* [Task item]
The data that follows is to be copied exactly, with each image removed.
%%
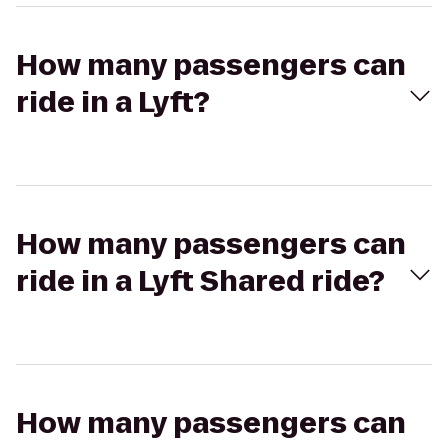
How many passengers can
ride in a Lyft?
How many passengers can
ride in a Lyft Shared ride?
How many passengers can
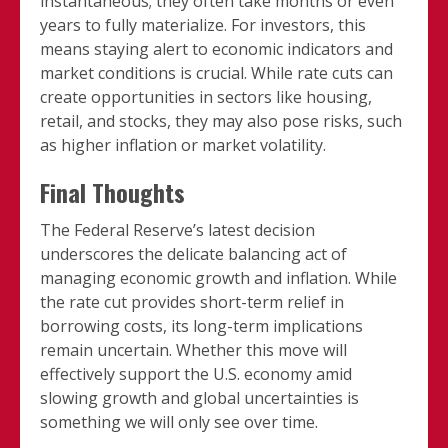
instantaneous; they often take months or even
years to fully materialize. For investors, this
means staying alert to economic indicators and
market conditions is crucial. While rate cuts can
create opportunities in sectors like housing,
retail, and stocks, they may also pose risks, such
as higher inflation or market volatility.
Final Thoughts
The Federal Reserve’s latest decision
underscores the delicate balancing act of
managing economic growth and inflation. While
the rate cut provides short-term relief in
borrowing costs, its long-term implications
remain uncertain. Whether this move will
effectively support the U.S. economy amid
slowing growth and global uncertainties is
something we will only see over time.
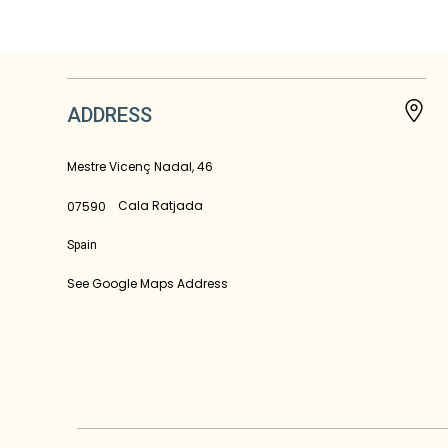
ADDRESS
Mestre Vicenç Nadal, 46
Cala Ratjada
07590
Spain
See Google Maps Address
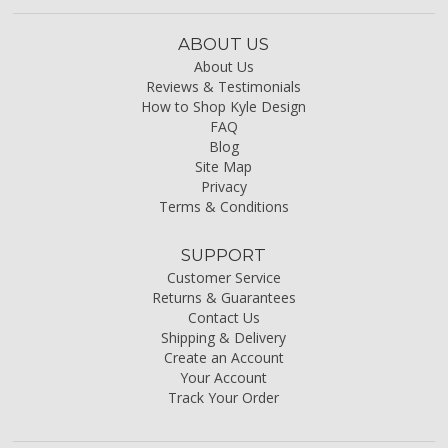
ABOUT US
About Us
Reviews & Testimonials
How to Shop Kyle Design
FAQ
Blog
Site Map
Privacy
Terms & Conditions
SUPPORT
Customer Service
Returns & Guarantees
Contact Us
Shipping & Delivery
Create an Account
Your Account
Track Your Order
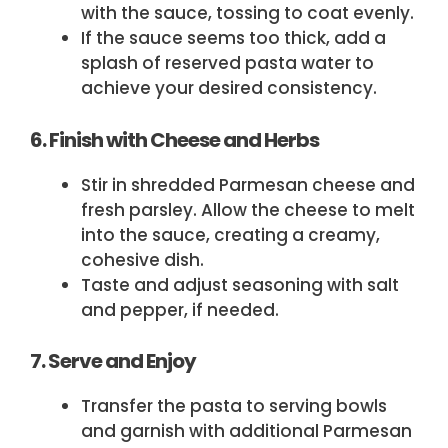
with the sauce, tossing to coat evenly.
If the sauce seems too thick, add a
splash of reserved pasta water to
achieve your desired consistency.
6. Finish with Cheese and Herbs
Stir in shredded Parmesan cheese and
fresh parsley. Allow the cheese to melt
into the sauce, creating a creamy,
cohesive dish.
Taste and adjust seasoning with salt
and pepper, if needed.
7. Serve and Enjoy
Transfer the pasta to serving bowls
and garnish with additional Parmesan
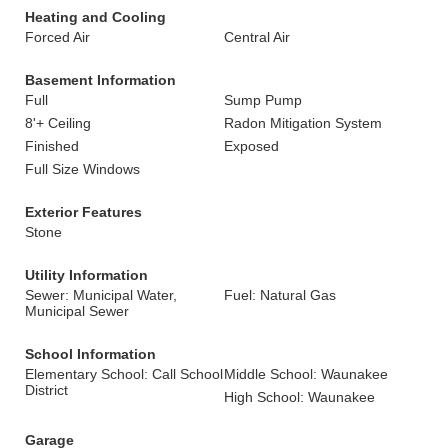
Heating and Cooling
Forced Air
Central Air
Basement Information
Full
Sump Pump
8'+ Ceiling
Radon Mitigation System
Finished
Exposed
Full Size Windows
Exterior Features
Stone
Utility Information
Sewer: Municipal Water,
Fuel: Natural Gas
Municipal Sewer
School Information
Elementary School: Call School
Middle School: Waunakee
District
High School: Waunakee
Garage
%%
* [Solution for this exercise]
How many passengers can
ride in a Lyft?
How many passengers can
ride in a Lyft Shared ride?
How many passengers can
instantaneous; they often take months or even
years to fully materialize. For investors, this
means staying alert to economic indicators and
market conditions is crucial. While rate cuts can
create opportunities in sectors like housing,
retail, and stocks, they may also pose risks, such
as higher inflation or market volatility.
Final Thoughts
The Federal Reserve’s latest decision
underscores the delicate balancing act of
managing economic growth and inflation. While
the rate cut provides short-term relief in
borrowing costs, its long-term implications
remain uncertain. Whether this move will
effectively support the U.S. economy amid
slowing growth and global uncertainties is
something we will only see over time.
ADDRESS
Mestre Vicenç Nadal, 46
Cala Ratjada
07590
Spain
See Google Maps Address
ABOUT US
About Us
Reviews & Testimonials
How to Shop Kyle Design
FAQ
Blog
Site Map
Privacy
Terms & Conditions
SUPPORT
Customer Service
Returns & Guarantees
Contact Us
Shipping & Delivery
Create an Account
Your Account
Track Your Order
with the sauce, tossing to coat evenly.
If the sauce seems too thick, add a
splash of reserved pasta water to
achieve your desired consistency.
6. Finish with Cheese and Herbs
Stir in shredded Parmesan cheese and
fresh parsley. Allow the cheese to melt
into the sauce, creating a creamy,
cohesive dish.
Taste and adjust seasoning with salt
and pepper, if needed.
7. Serve and Enjoy
Transfer the pasta to serving bowls
and garnish with additional Parmesan
Heating and Cooling
Forced Air
Central Air
Basement Information
Full
Sump Pump
8'+ Ceiling
Radon Mitigation System
Finished
Exposed
Full Size Windows
Exterior Features
Stone
Utility Information
Sewer: Municipal Water,
Fuel: Natural Gas
Municipal Sewer
School Information
Elementary School: Call School
Middle School: Waunakee
District
High School: Waunakee
Garage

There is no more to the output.